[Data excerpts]
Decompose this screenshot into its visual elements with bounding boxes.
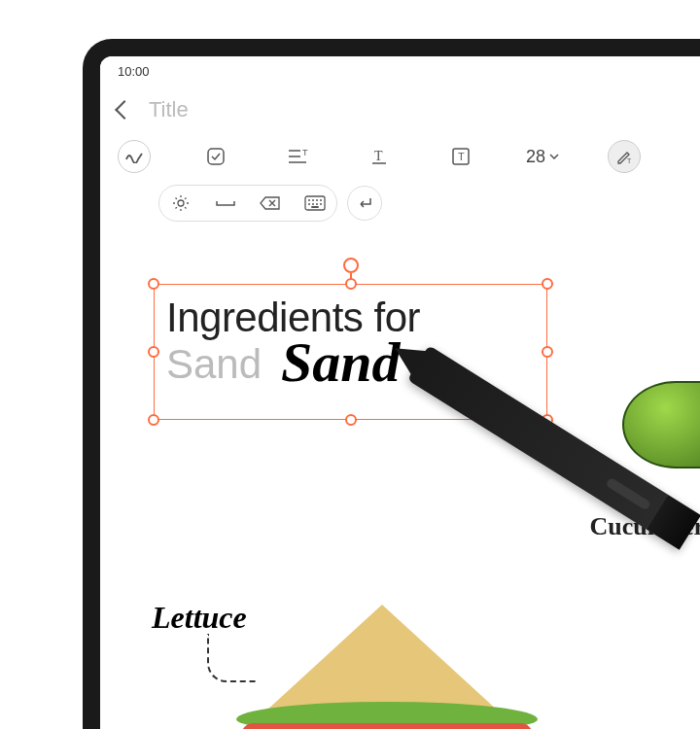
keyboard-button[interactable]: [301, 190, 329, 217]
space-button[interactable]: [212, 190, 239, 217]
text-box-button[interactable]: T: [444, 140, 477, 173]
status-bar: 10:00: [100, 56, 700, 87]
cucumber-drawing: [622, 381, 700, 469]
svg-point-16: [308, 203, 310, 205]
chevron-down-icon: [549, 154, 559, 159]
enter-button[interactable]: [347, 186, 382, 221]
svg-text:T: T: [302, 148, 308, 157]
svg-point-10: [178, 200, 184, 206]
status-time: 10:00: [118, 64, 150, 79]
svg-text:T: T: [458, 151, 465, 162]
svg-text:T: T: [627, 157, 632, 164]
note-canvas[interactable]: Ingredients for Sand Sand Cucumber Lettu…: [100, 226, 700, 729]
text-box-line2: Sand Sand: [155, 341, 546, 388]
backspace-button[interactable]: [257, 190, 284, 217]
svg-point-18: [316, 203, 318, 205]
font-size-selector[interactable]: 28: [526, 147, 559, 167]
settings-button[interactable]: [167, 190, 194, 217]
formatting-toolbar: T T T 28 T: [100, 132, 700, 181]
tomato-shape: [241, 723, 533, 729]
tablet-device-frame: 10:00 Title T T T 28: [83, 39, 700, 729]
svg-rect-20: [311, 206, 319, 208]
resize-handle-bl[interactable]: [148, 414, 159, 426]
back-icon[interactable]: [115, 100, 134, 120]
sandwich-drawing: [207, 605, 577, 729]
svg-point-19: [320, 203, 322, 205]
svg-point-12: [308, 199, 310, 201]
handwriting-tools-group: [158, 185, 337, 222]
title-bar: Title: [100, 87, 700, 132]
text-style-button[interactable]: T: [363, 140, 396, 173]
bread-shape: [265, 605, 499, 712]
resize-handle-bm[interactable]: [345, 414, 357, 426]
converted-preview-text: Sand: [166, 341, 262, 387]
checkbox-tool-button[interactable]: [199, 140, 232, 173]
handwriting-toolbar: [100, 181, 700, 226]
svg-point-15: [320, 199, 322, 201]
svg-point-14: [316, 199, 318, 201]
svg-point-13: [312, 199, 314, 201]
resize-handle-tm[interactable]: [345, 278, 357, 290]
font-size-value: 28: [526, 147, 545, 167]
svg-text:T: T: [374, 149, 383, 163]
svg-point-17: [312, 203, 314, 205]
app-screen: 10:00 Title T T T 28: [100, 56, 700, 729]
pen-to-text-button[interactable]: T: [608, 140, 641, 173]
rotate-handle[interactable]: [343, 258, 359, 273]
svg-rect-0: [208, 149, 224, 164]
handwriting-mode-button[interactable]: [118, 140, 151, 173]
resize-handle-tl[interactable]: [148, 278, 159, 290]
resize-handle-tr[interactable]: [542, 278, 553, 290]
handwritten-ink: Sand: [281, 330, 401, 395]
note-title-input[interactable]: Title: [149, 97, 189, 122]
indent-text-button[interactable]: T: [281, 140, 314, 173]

--

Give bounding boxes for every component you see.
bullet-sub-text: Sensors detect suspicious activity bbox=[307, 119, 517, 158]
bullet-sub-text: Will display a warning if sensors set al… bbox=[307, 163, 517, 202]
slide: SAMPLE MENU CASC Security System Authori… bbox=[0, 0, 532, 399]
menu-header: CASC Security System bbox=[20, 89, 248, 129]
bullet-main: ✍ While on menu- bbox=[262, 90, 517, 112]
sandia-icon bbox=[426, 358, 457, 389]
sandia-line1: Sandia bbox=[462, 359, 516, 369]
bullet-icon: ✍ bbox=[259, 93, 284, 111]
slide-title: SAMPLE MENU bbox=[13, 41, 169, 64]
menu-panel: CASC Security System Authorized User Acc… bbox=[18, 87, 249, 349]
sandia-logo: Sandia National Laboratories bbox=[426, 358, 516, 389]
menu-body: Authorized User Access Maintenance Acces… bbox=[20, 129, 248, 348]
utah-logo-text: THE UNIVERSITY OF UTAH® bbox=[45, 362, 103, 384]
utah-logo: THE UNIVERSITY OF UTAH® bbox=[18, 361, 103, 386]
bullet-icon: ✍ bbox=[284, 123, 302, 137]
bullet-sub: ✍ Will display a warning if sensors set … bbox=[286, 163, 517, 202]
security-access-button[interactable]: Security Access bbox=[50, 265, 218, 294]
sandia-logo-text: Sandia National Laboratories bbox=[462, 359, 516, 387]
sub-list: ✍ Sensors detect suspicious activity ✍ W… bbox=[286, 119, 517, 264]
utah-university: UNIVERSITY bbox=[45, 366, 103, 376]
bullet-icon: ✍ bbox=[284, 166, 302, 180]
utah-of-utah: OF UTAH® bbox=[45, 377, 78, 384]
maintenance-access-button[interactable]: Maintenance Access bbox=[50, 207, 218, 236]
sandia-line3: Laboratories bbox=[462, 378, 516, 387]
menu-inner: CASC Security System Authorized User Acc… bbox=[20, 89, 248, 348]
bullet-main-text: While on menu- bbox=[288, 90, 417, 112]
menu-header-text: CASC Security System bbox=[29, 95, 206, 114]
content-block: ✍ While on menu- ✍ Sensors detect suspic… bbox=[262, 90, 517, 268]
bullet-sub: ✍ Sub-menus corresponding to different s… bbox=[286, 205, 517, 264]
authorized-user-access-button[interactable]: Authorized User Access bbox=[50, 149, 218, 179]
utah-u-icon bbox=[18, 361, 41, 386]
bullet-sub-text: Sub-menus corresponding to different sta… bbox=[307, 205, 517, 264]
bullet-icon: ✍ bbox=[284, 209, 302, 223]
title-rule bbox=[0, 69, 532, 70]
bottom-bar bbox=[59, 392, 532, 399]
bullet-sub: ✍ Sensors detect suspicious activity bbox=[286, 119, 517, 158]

→ AIM OF THE EXERCISE
Go through the entries above and copy every line containing "Will".

→ SOLUTION TO THE PROBLEM
bullet-sub-text: Will display a warning if sensors set al… bbox=[307, 163, 517, 202]
bullet-sub: ✍ Will display a warning if sensors set … bbox=[286, 163, 517, 202]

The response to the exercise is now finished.